NYCLU Slams New York City for 'Over-Policing' of Schools

by Megan Tady

Return to Drug War News: Don't Miss Archive

Civil libertarians say that security measures and the presence of police officers in New York City schools have created "hostile and dysfunctional environments" for students and teachers.

Calling the city's school-policing program "aggressive," the American Civil Liberties Union and the New York Civil Liberties Union said in a report released yesterday that metal detectors, searches and the overwhelming presence of police officers make "schools feel more like juvenile-detention facilities," and "undermine [their] educational missions."

The ACLU found that black and Latino students were disproportionately subject to metal-detector searches. The group said that 82 percent of students attending high schools with permanent metal detectors during the 2004-2005 school year were black and Latino.

The group also says that the New York Police Department's (NYPD) authority over school safety has disempowered teachers and school administrators. The NYPD was given control over school safety in 1998, meaning school administrators do not have direct supervisory authority over police personnel.

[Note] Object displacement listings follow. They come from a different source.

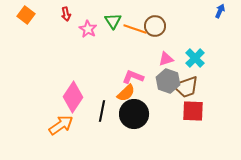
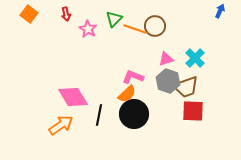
orange square: moved 3 px right, 1 px up
green triangle: moved 1 px right, 2 px up; rotated 18 degrees clockwise
orange semicircle: moved 1 px right, 1 px down
pink diamond: rotated 64 degrees counterclockwise
black line: moved 3 px left, 4 px down
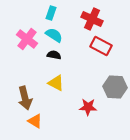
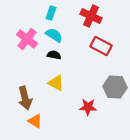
red cross: moved 1 px left, 3 px up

As of 2006, 82 schools have the capacity to scan their students for weapons, according to the New York City Department of Education. The ACLU estimated that 93,000 students in the city pass through metal detectors to get to their classes. There are 4,625 police personnel, called "school safety agents," employed with the NYPD's School Safety Division. Their jobs include patrolling schools, operation of scanning equipment, intervening in altercations and making arrests.

Students at middle schools and high schools throughout the city are also subject to random searches through a "mobile scanning program," in which the NYPD catches students off guard with temporary scanning equipment.

The ACLU surveyed 1,000 students at high schools with permanent metal detectors. The group also interviewed teachers, government officials and school safety agents to compile their report to document the "excesses" of the policing program.

Survey participants said students were often subject to derogatory and discriminatory comments from police; intrusive searches; unauthorized confiscation of personal items; inappropriate sexual attention; and arrest for minor non-criminal violations of school rules.

The report cited several student accounts of police interaction, including one of a fifteen-year-old pupil at Samuel J. Tilden High School who was detained for "roaming the halls." According to the ACLU, a police officer grabbed her on the arm, then another officer searched her, and she was taken to a police precinct.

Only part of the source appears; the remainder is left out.